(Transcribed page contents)

[Start of Attachment]

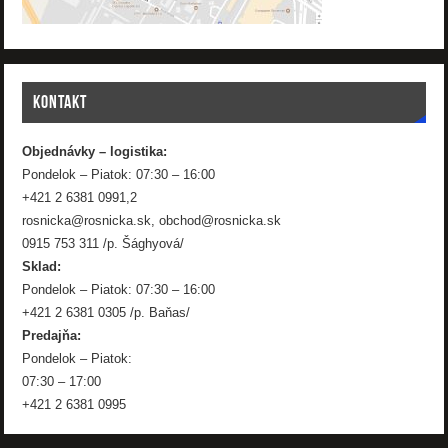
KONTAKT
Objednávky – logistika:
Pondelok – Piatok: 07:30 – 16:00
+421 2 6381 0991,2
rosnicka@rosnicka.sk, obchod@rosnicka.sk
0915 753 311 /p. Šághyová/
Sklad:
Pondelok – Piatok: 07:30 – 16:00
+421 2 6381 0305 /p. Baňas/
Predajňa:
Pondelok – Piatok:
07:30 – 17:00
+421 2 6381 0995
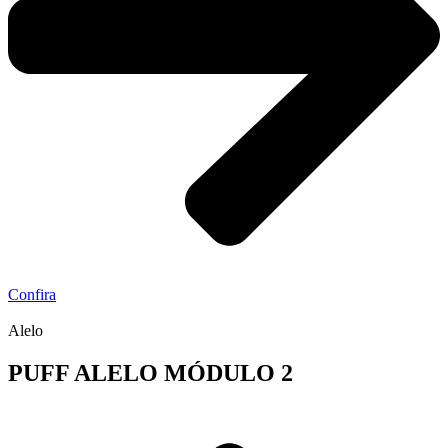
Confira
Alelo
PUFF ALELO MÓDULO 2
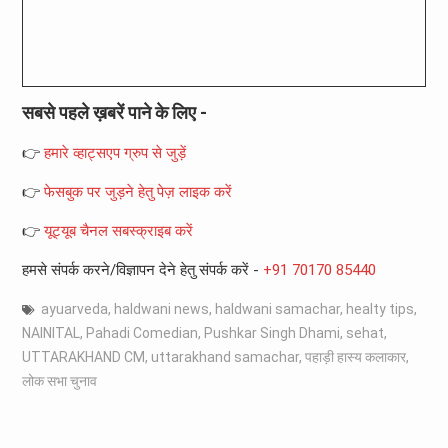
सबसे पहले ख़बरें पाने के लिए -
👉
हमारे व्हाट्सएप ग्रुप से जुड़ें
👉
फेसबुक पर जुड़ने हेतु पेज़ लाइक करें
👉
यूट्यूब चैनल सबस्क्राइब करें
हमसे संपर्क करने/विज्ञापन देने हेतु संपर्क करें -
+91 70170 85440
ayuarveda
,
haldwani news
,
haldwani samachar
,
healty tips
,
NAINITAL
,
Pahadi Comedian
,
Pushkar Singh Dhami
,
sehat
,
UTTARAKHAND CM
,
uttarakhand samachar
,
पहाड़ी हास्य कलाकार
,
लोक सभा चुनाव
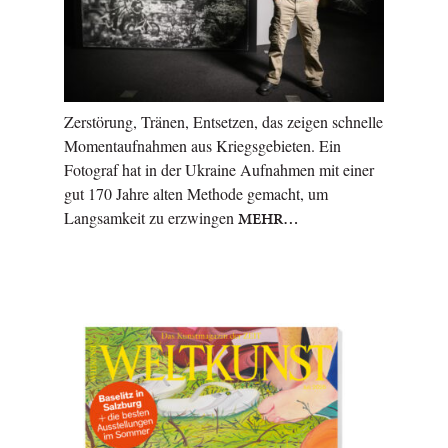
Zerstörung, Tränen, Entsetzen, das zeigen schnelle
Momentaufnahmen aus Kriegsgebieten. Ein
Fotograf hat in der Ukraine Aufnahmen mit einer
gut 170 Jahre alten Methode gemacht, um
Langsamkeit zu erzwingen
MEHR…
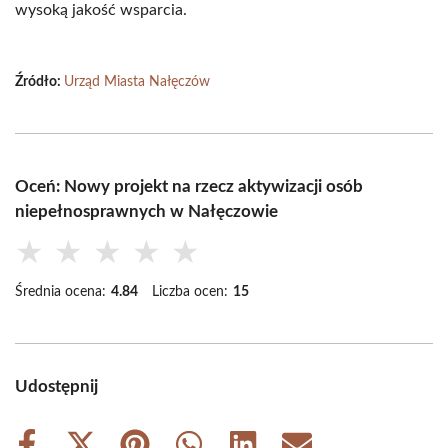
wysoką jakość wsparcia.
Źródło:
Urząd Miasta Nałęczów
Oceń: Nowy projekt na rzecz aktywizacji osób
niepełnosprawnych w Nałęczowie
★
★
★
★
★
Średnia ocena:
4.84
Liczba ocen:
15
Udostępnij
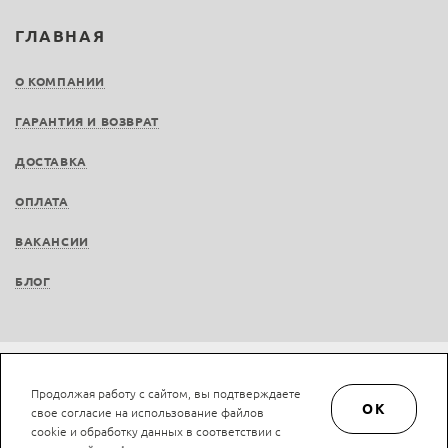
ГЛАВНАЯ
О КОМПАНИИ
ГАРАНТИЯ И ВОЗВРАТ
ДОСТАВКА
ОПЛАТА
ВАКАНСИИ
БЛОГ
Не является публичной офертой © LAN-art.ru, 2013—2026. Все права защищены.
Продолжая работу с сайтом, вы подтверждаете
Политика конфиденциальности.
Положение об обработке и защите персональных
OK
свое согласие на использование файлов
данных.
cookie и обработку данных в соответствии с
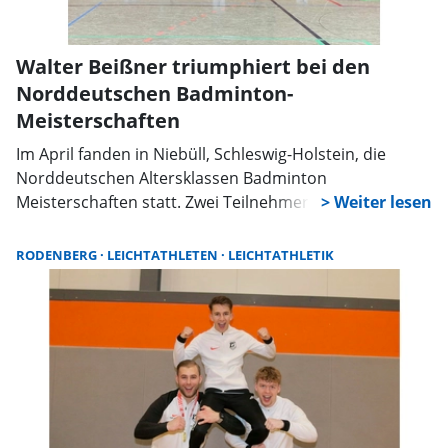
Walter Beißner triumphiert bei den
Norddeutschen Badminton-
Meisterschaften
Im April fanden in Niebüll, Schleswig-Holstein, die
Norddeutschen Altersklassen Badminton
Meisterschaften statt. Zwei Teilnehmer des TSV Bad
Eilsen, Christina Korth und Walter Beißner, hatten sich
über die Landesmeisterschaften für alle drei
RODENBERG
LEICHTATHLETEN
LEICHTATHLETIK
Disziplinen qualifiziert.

[End of Attachment]

[TRY IT]
Look through the data above for the word "Norddeutschen". Report each line where it occurs.

[TASK RESPONSE]
Norddeutschen Badminton-
Norddeutschen Altersklassen Badminton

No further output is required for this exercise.